First of all, I was correct that the guy who gave me his business card hadn't seen my braid and wouldn't have approached me if he had. He said he noted the braid later, but decided just to go with it. Still, it's extremely unlikely that anything will come of this, for that reason alone. The application form is pretty clear about this -- in the sense that one of the key (and only) questions is whether you would cut your hair. It also noted quite explicitly that they are going for 1967 accuracy (so other things are out of the question, like facial piercings and tattoos, and women applying to be extras need to be willing to wear 1967-accurate undergarments). The background sheet they gave me also notes the bit about scheduling you for a haircut.
So obviously I did follow up with a phone call, somewhat reluctantly.
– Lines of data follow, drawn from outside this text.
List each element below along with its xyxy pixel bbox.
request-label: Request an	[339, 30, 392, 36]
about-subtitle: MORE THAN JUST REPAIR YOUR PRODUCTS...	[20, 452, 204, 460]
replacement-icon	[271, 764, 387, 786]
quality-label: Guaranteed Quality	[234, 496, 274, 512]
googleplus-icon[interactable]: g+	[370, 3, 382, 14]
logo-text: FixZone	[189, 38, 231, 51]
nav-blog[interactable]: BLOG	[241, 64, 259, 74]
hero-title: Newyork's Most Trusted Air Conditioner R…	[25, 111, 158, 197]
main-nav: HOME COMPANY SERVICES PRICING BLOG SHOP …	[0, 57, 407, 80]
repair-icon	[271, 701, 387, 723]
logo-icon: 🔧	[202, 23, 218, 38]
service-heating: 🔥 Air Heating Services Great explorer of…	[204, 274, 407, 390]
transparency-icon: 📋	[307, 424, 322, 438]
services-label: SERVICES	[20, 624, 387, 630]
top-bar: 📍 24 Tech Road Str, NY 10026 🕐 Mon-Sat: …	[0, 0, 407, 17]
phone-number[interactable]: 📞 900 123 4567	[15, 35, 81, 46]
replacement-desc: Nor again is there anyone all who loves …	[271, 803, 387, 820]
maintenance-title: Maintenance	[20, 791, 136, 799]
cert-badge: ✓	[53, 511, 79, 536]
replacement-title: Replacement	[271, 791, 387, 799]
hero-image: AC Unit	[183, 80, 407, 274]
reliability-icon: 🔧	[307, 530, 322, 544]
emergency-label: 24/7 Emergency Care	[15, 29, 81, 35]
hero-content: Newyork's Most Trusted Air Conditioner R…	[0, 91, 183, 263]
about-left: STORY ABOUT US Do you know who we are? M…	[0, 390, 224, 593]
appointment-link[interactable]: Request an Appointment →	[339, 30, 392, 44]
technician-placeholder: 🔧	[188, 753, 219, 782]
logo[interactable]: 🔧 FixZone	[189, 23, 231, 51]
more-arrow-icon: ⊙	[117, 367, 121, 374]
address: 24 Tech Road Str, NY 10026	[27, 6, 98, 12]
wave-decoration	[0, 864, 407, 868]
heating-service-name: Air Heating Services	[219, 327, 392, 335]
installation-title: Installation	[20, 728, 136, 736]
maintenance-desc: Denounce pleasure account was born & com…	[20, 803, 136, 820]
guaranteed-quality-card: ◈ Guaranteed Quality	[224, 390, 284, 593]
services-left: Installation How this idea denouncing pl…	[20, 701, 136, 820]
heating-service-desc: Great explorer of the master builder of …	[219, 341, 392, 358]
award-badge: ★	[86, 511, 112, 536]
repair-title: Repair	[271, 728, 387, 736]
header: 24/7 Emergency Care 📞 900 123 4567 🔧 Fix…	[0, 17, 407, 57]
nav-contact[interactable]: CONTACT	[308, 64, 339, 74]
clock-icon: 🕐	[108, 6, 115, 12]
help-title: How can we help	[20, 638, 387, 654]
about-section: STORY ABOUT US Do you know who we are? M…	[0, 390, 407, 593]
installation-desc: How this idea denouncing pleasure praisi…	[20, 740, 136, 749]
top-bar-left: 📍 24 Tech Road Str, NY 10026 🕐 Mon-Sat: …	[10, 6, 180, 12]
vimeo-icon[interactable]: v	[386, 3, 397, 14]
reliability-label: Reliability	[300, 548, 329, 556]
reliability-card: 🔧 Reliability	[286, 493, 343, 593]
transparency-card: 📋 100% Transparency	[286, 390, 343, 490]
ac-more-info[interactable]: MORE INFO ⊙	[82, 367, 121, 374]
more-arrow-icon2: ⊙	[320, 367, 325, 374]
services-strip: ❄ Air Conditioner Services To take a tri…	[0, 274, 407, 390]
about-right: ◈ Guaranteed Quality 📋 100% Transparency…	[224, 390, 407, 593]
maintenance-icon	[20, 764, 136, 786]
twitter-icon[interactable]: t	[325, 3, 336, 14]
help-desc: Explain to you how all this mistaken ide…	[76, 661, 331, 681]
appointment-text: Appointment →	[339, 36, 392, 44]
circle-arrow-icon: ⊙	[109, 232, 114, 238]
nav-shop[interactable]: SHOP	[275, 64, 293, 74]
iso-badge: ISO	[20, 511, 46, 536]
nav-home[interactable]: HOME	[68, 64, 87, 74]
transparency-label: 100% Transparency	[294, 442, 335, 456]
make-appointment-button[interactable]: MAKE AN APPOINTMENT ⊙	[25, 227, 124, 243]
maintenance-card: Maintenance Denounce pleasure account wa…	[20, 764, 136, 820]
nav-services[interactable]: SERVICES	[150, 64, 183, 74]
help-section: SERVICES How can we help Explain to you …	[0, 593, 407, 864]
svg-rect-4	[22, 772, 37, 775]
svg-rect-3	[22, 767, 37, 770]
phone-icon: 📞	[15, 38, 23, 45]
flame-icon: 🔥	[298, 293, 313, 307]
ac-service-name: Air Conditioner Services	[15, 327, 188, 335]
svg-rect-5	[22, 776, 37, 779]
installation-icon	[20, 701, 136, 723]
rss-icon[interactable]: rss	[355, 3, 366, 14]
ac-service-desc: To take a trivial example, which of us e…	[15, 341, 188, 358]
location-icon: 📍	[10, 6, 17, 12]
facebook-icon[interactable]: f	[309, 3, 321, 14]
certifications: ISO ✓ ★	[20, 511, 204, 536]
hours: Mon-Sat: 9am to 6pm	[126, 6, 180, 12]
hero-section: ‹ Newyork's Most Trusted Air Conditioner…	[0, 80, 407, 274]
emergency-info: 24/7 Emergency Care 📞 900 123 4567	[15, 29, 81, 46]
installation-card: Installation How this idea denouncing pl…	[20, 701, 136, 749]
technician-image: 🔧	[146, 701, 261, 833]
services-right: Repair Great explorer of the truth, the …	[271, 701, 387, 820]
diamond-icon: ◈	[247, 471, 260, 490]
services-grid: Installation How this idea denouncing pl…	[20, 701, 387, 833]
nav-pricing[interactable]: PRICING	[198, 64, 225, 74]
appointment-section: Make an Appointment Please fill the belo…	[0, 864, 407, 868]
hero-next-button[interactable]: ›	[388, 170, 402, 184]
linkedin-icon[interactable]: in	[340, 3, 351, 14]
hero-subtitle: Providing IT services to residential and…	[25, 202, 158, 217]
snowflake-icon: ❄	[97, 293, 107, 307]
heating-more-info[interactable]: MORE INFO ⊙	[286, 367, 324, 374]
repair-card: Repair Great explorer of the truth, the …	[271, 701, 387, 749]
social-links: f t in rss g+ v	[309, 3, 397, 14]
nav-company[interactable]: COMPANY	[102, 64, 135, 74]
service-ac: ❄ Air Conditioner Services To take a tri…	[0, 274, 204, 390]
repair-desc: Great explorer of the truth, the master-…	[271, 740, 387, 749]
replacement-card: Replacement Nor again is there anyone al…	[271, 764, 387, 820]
I didn't really have much to lose. What I needed to do was make an appointment to come by and fill out an application, which I did. The appointment was today. The office is near my work (about two miles up the road -- I literally turned left out of the parking lot and made no further turns until I got there a few minutes later). The theatrical company is housed in a large nondescript unsigned office building in a residential neighborhood, but you walk in to a fantastic bustle of costuming and piles of head shots and all sorts of business. The people in charge all seem to be very young. They were very pleasant to me, even though I hadn't brought a head shot (which I had not been told to bring); they took some photos themselves (including one from the rear posed specifically to show the length of my hair -- just on the off chance that this might be a feature somebody at some point might need). I loved sitting and filling out the application while all the activity of the company swirled around me.
The whole thing took only 15 minutes or so out of my work day, so it wasn't any sort of a big deal, and as I say I enjoyed my few minutes of observation. But the real reason I'm glad I called is because I got to take home with me the Background sheet, the information for the extras. Because it contains this marvelous bit of prose:
A Serious Man is not a "pretty" movie. WE LOVE INTERESTING FACES. The dorkier, the better! Big noses a plus!
Well, now at least we know why I was plucked from obscurity like this. Although actually I do find this somewhat flattering, because certainly my self-image is that I have an "interesting face". It's nice to have a professional make the same judgment.
I want to have buttons made up that say "The dorkier, ther better!".